**WORK ITEM**
In the entries below, identify every line with the string "dass" and copy it.

[Transcribed page contents]
= = = =

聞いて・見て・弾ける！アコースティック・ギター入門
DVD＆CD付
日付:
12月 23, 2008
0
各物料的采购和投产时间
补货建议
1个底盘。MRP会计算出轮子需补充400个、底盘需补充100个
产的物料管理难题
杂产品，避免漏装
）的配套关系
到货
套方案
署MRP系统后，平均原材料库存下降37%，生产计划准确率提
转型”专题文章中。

= = = =

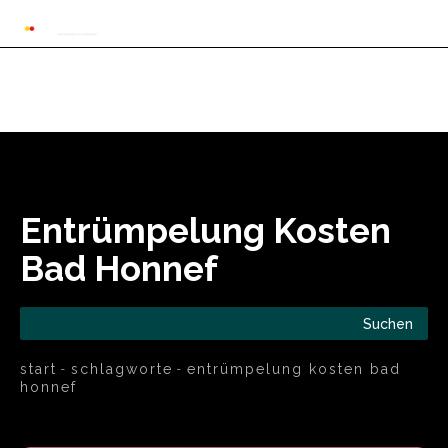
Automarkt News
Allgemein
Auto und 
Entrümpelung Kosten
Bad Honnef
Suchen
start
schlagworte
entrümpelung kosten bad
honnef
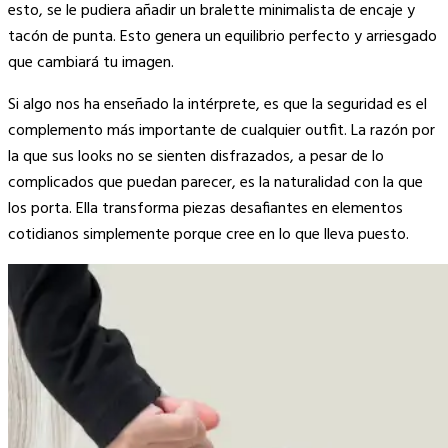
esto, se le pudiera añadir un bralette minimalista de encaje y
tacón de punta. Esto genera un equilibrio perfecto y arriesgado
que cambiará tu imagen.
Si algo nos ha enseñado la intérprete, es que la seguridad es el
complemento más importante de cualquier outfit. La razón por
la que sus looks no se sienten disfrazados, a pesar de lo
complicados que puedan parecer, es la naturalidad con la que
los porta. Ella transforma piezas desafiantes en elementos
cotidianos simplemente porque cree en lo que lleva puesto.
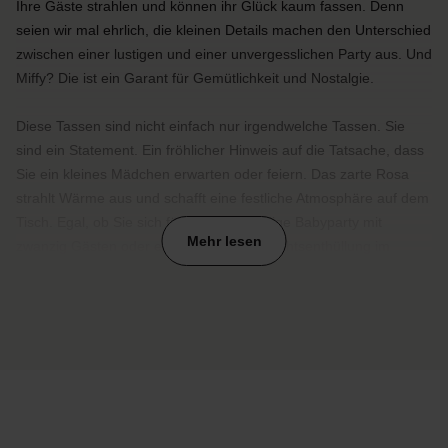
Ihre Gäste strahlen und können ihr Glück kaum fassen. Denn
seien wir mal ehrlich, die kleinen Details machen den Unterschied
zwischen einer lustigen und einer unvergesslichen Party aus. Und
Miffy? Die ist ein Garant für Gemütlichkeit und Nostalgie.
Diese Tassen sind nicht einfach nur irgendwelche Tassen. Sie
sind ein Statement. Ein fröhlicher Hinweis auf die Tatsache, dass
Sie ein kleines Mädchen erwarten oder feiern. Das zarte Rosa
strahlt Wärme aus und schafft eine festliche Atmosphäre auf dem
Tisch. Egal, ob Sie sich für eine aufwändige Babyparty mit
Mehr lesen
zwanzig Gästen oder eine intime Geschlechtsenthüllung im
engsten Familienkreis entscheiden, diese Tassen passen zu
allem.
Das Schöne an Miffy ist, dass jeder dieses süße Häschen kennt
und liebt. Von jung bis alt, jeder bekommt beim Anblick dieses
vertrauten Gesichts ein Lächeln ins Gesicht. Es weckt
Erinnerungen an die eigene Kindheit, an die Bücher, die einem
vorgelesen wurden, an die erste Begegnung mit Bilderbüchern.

= = = =

**RESULT**
sind ein Statement. Ein fröhlicher Hinweis auf die Tatsache, dass
Das Schöne an Miffy ist, dass jeder dieses süße Häschen kennt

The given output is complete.